Part A: Browse the following links (here) to get an understanding of the goals for the organization creating this “Happy Planet Index”. Why was the HPI created? What problem is it trying to solve?
Part B: More info about HPI is available on the website’s FAQ section (link here). What does HPI actually measure either mathematically or conceptually?
Part C: (In your own words) give at least two critiques or flaws of using GDP as a measure for the development of a country. This could be useful for helping us figure out why countries have different HPI values.
Part D: Looking at the Happy Planet data in R, briefly describe some of the other variables included. What constitutes an observation in this data set? What is the sample size of this data set?
We have previously talked about data collection impacting our inference. Big topics were related to random sampling and random assignment (experiments).
Part A: Does this dataset represent a random sample of countries? Why does this matter for how we analyze the data?
Part B: Even if all countries are included, does the data represent all individuals within those countries? Explain.

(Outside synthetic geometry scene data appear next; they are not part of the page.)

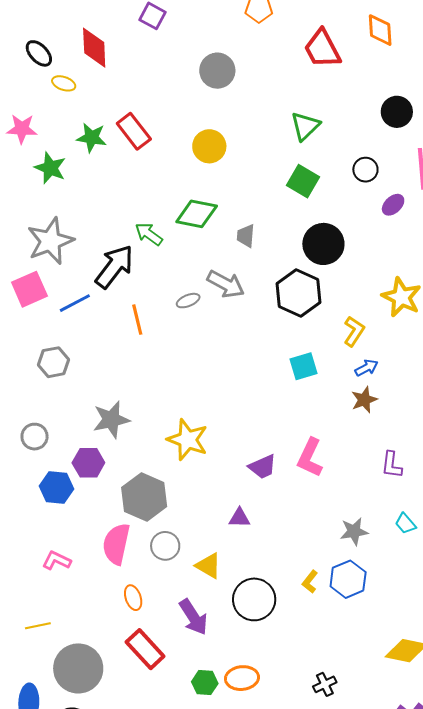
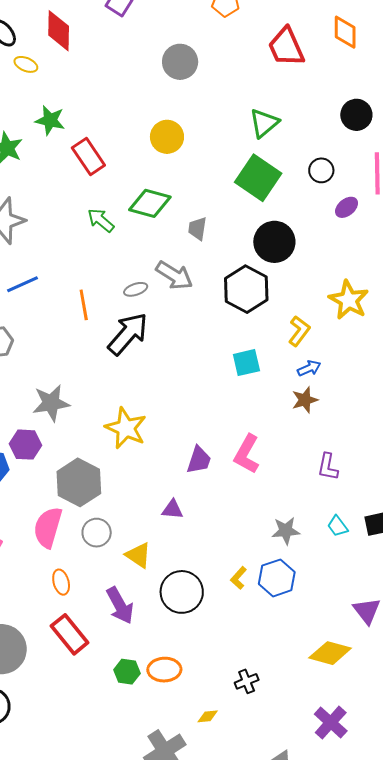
red rectangle: (134, 131) -> (88, 157), moved
green square: (303, 181) -> (258, 178), size x1.4
black arrow: (114, 267) -> (128, 334), moved
purple trapezoid: (262, 467) -> (199, 460), turned -52

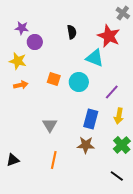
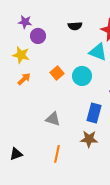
black semicircle: (72, 32) -> (75, 26), turned 96
orange square: (54, 79) -> (57, 73), turned 32
orange arrow: (21, 85) -> (24, 79), turned -32
gray triangle: (50, 125) -> (53, 119), turned -42

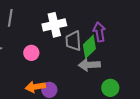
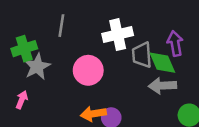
green diamond: (89, 47) -> (162, 63), turned -70
pink circle: (31, 53) -> (88, 70), size x1.5

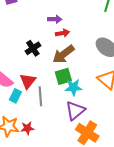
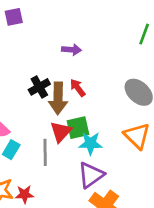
red arrow: (62, 33) -> (78, 88), moved, turned -120
brown arrow: (63, 54) -> (58, 98), moved, turned -55
red triangle: (28, 81) -> (61, 132), moved

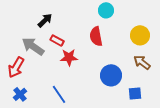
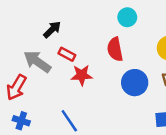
blue circle: (111, 75) -> (135, 83), moved
blue cross: (20, 94) -> (21, 121), turned -32

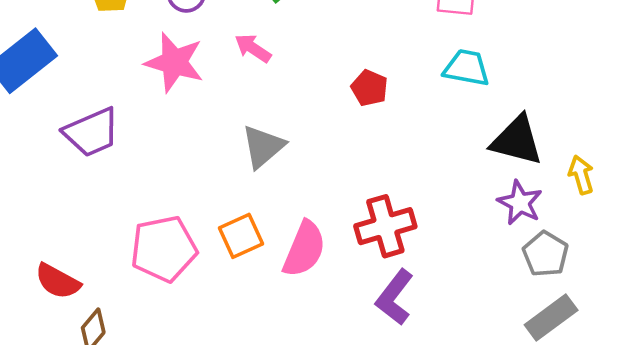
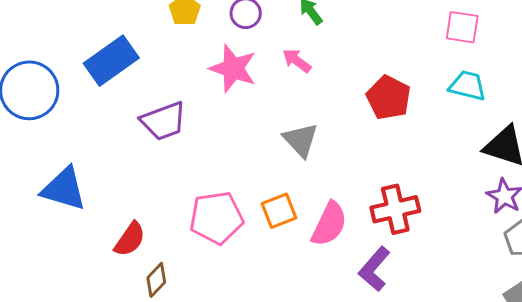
red pentagon: (369, 88) -> (389, 98), size x1.5
gray triangle: (263, 147) -> (301, 140), turned -36
red semicircle: (58, 281) -> (130, 239), turned -87
purple L-shape: (395, 297) -> (374, 269), moved

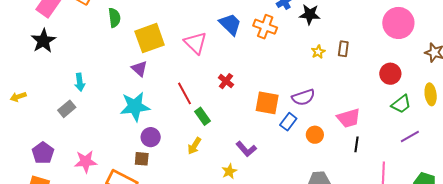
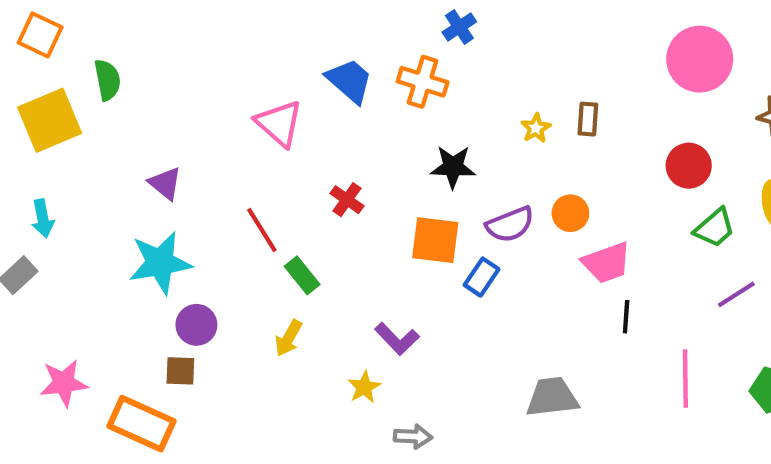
black star: (310, 14) -> (453, 167), moved
yellow square: (150, 38) -> (50, 120), moved
orange circle: (315, 135) -> (570, 213), moved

Part C: What sources of randomness or variability are present in this dataset? Be specific about how each variable (e.g., wellbeing, life expectancy, ecological footprint) is collected.
Part D: Based on your answers above, what types of conclusions can you reasonably make from this dataset? What types of conclusions would be inappropriate?
Part A: The following code creates a histogram of the HPI variable. Describe the the distribution (e.g., skewed, symmetric, presence of outliers).
Happy %>% ggplot(aes(x=HPI)) + geom_histogram(color = 'black', fill = 'gray', bins=12)
Part B: Calculate summary statistics for HPI (mean, median, standard deviation). How do these compare to what you observed in the histogram?
Part C: Identify at least one country with a relatively high or low HPI value and describe how it compares to the rest of the dataset.
Part D: Based on your analysis, what does a “typical” HPI value look like? Justify the type of measure you use for this.
Next our goal is going to explore the data more and see if HPI is different for different regions.
Part A: The way the Region variable is
recorded is not particularly helpful. Based on the dataset, how many
regions are there? List the region codes and describe any patterns you
notice in which countries fall into each group.
Part B: Create boxplots of HPI separated by region within one graph (the previous histogram code is a good place to start).
Part C: Which regions appear to have higher or lower HPI values?
Part D: Are there any regions with particularly large variability? How can you tell?
Part E: Do any regions have clear outliers? What might explain these?
Part F: Explain whether there is an association between region and HPI.
Based on your analysis, what conclusions can you reasonably make about HPI and regions? What conclusions would be inappropriate or too strong?